BTW, I'm not commenting more on the PACE trial because I am not a clinician, and do not have the expertise to easily evaluate that work - and because it is completely irrelevant to the results of the alleged XMLV work. I am an (out of practice) molecular biologist and geneticist, and I do have enough expertise to easily and quickly understand these issues. What I see, each new emerging contaminant and changed label and changed interpretation and previously-unreported experimental detail, makes me really angry.

 

[Esther12]

Yes Esther, precisely... people are too lazy or not interested in finding out what really matters for ME patients... But that doesn't make it wrong to inform people.

...

So I was only gently encouraging someone who is interested in 'science', and who is angry at 'bad science', and who has an interest in the welfare of ME patients, to take an interest in other areas of ME research. I'd be grateful for any help we can get in exposing the PACE Trial.
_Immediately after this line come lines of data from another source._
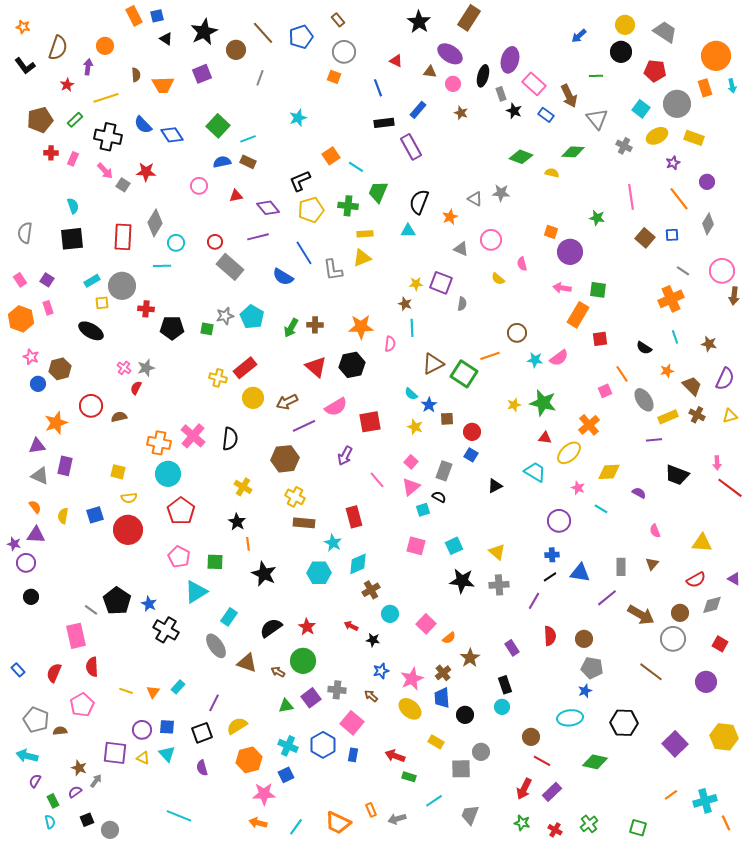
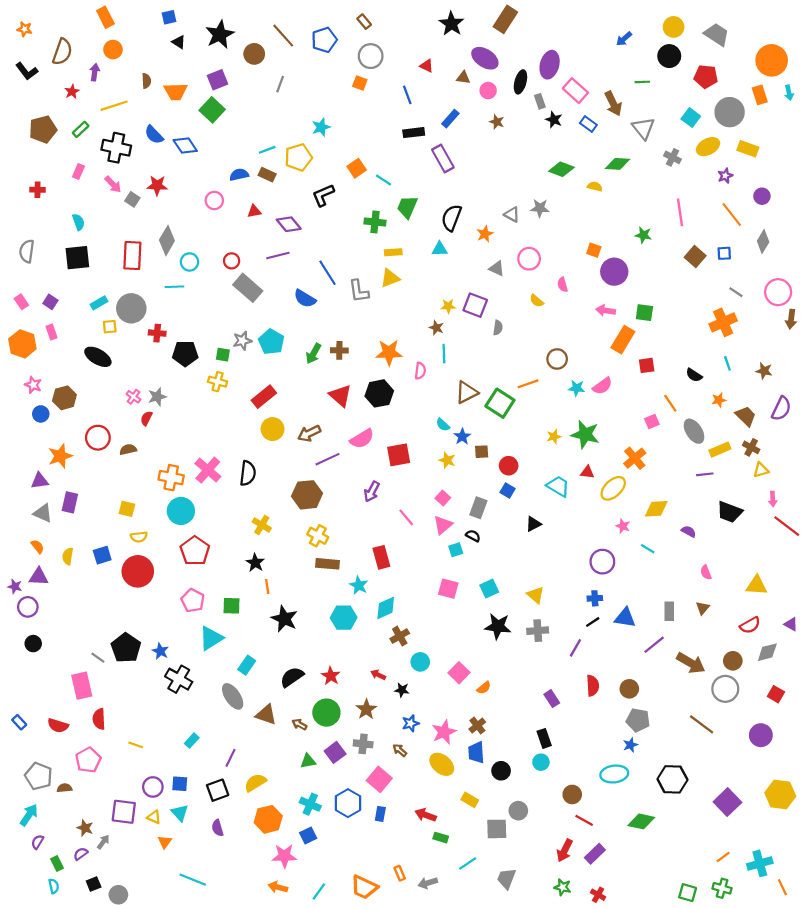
orange rectangle: (134, 16) -> (105, 17), moved
green square: (218, 126) -> (212, 110), moved
red cross: (51, 153) -> (38, 190), moved
yellow pentagon: (311, 210) -> (298, 157), moved
yellow cross: (218, 378) -> (218, 382), moved
yellow triangle: (730, 416) -> (761, 470), moved
cyan trapezoid: (535, 472) -> (558, 486), moved
brown star: (470, 658) -> (366, 709), moved
red semicircle: (54, 673) -> (58, 725), turned -96
orange triangle: (153, 692) -> (165, 842), moved
cyan arrow: (27, 756) -> (29, 815), turned 110
green cross: (589, 824) -> (722, 888), moved, turned -36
I get you, understand and agree...

but... I remember being a uni at having people trying to educate me about whatever political/social topic they thought demanded my attention when I just wanted to act a little concerned about that stuff, and then spend most of my time dancing! If you hold people to too high a standard, it can easily feel like baracking, even if that's not how it's intended, especially as all three of us suddenly started chirping on about it in unison. There are plenty of topics more important than PACE which I've not taken the time to educate myself about because of my own indifference and laziness, so one must be understanding when others are the same.

I suppose the question is: "Is it better to have some false hope, than no hope?" And that's a question that can't be answered except by the individual affected.

I can answer it for everyone, due to my remarkable mind (arrogance). False anything is always bad. False ideas ruin and distort everything. If a claim is not true, it is harmful.